I trust that you’ve grasped how encapsulation and abstraction work in object-oriented programming in C++. These principles are foundational to creating secure, modular, and easily understandable code. Do not be afraid of the question if it arises again; just remember the analogies of the safe and the ATM machine, and you’ll have a clear understanding of encapsulation and abstraction in C++.

Summarizing OOP Concepts in C++

In summary, understanding and implementing OOP concepts in C++ involves working with classes and objects, inheritance, polymorphism, encapsulation, and abstraction. These principles help structure programs in a clear, modular, and reusable way, which is essential for software development and interview preparation.

By following these steps, you can effectively explain and demonstrate OOP concepts in C++. If you have any questions or need further clarification, don’t hesitate to ask on our Quora space or use the form on our website. Good luck with your interviews!


What is a class in C++ and how does it differ from an object?

A class in C++ is a blueprint for creating objects. It defines properties (attributes) and behaviors (methods) that the objects created from this blueprint will have. An object, on the other hand, is an instance of a class, representing a concrete entity with specific values for the properties defined in the class.

How does inheritance work in C++ and what are its benefits?

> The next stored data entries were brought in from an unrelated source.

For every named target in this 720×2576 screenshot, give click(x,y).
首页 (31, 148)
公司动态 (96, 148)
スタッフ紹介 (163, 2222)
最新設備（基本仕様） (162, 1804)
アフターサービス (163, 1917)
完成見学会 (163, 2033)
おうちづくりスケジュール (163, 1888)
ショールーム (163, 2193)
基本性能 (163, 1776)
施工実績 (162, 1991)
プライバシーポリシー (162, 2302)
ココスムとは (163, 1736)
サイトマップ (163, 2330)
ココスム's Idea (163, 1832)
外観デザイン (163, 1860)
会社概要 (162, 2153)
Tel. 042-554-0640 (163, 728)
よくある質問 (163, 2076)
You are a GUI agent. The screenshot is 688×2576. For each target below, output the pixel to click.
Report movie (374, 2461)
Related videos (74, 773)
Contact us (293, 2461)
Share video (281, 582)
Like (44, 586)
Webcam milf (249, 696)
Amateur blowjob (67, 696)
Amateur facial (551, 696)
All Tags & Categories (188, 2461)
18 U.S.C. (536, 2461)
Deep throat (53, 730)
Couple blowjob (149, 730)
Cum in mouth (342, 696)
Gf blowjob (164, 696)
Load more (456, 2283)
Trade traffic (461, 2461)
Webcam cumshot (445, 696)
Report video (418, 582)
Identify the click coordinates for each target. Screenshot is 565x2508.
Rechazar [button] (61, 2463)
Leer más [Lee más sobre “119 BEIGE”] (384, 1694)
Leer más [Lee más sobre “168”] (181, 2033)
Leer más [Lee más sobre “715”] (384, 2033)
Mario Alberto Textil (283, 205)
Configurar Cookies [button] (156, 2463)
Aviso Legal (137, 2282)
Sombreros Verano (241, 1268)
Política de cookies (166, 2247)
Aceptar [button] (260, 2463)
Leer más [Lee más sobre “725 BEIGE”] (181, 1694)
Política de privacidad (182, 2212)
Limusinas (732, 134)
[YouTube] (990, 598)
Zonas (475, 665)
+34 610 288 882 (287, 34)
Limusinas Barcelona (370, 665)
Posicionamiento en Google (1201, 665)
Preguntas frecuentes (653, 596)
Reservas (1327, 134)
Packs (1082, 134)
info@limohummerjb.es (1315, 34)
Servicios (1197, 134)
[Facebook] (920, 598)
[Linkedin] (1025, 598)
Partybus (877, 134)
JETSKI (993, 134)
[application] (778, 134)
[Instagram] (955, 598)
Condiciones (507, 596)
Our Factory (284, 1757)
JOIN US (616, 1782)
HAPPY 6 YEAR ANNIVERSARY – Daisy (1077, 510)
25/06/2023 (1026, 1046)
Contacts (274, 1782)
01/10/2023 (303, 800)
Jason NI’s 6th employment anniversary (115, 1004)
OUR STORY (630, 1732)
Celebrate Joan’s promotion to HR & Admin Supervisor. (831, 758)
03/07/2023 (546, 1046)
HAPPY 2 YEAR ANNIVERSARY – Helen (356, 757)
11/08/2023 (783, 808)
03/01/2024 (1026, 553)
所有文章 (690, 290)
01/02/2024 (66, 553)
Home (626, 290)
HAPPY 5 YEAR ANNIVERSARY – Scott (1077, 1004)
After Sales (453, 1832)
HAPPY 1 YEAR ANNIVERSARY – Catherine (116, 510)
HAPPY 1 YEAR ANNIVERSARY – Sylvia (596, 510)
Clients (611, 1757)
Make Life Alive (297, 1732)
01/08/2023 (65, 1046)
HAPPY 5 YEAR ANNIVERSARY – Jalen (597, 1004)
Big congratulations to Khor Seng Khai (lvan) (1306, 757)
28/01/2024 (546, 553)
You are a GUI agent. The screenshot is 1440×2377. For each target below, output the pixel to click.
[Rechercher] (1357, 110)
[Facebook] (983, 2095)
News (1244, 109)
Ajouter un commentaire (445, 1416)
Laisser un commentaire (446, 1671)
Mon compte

Inheritance in C++ allows a class (derived class) to inherit properties and behaviors from another class (base class). This promotes code reusability and hierarchical relationships between classes. For example, a ‘Bird’ class can inherit from an ‘Animal’ class, gaining common properties like age and weight, while also adding specific features like wingSpan.

Can you explain polymorphism in C++ with an example?

Polymorphism in C++ allows objects of different classes to be treated as objects of a common base class. It enables calling the same method on different objects, with each object responding in its own way. An example is having a base class ‘Animal’ with a virtual method ‘speak()’ that is overridden in a derived class ‘Dog’. When ‘speak()’ is called on an ‘Animal’ pointer pointing to a ‘Dog’ object, the ‘Dog’ version of ‘speak()’ is executed.

What is encapsulation in C++ and why is it important?

Encapsulation in C++ is the practice of bundling the data (attributes) and methods (functions) that operate on the data into a single unit called a class, and restricting access to some of the object’s components. This is important for protecting the internal state of an object and ensuring that it is only modified in a controlled manner. An example is a ‘BankAccount’ class that hides the balance attribute and provides methods to deposit and withdraw money.

How does abstraction in C++ help in simplifying complex systems?

Abstraction in C++ involves exposing only the necessary and relevant parts of an object while hiding the complex implementation details. This simplifies interaction with objects and allows developers to focus on what an object does rather than how it does it. An example is using an ATM machine, where users interact with a simple interface without needing to know the internal workings of the machine.